To train the model, we created a dataset from frames of various videos of 50 light-skinned and dark-skinned patients provided by VPGTechnologies. In order to avoid the model "memorizing" the patients themselves instead of the patients' skin tone, we added all of the frames from 2 randomly selected dark patients and 2 randomly selected light patients to the validation dataset only (3006 frames in total). Then, we added 2989 more randomly selected frames across all of the patients to bring the validation dataset up to 20% of the entire data provided while the remaining 80% was used for training. Then, we trained the model with a binary cross-entropy loss function with a batch size of 32, a learning rate of 0.001, and utilizing the Adam optimizer.
Results
In order to get a general sense of the efficacy of each model with regard to the dataset provided by VPGTechnologies, we created a validation testing program that tests each model against 3 frames each of 5 measurements each from 8 light-skin and 8 dark-skin patients. The results are pictured in the table.

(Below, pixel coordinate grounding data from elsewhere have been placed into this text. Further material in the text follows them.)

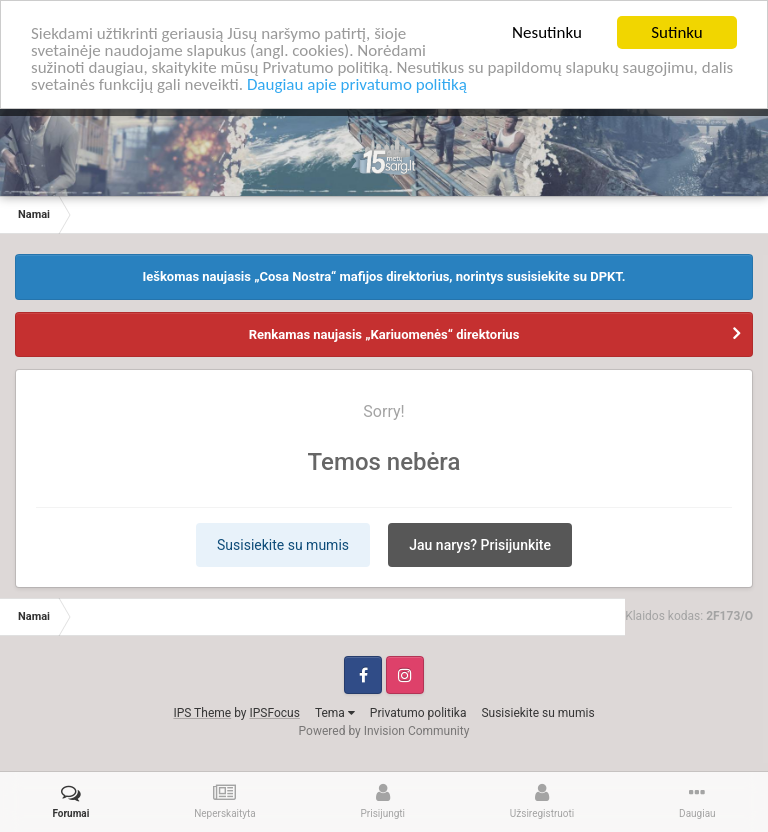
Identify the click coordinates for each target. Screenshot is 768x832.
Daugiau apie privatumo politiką (357, 83)
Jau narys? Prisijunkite (480, 544)
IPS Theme (202, 712)
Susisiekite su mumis (283, 544)
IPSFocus (274, 712)
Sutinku (677, 32)
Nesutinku (547, 32)
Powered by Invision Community (384, 730)
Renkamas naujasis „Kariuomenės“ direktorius (384, 333)
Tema (335, 712)
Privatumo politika (418, 712)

Clearly, the models have much better accuracy in classifying light skin tones than dark skin tones. For the Benchmark and Color Space models, this could be because of imperfectly chosen threshold values, difficult lighting conditions, or because the selected color spaces are ineffective indicators of skin tone. For the CNN, this is likely because of the relative lack of dark patients in the provided dataset, but overall, the CNN was better at predicting dark skin tones which shows promise for this method of skin tone detection in VPGTechnology's HealthKam.
With regard to runtime, the Color Space algorithm and the CNN had comparable results, and both of them showed improvement over the Benchmark algorithm. However, if future versions of the Color Space algorithm utilized a more computationally difficult ROI, it could perform slower, while if future versions of the CNN had a more complex architecture, it could perform slower.
Overall, these algorithms could both certainly enhance the efficacy of VPGTechnology's HealthKam. In addition to the future steps mentioned above for the Color Space method, future steps for the CNN include training the model in an environment with higher compute power allowing for more epochs and more complex architecture, gathering more data, and further fine-tuning the hyperparameters. With the results from our tool, VPGTechnology engineers can achieve a better understanding of how to improve skin-tone classification in their HealthKam app.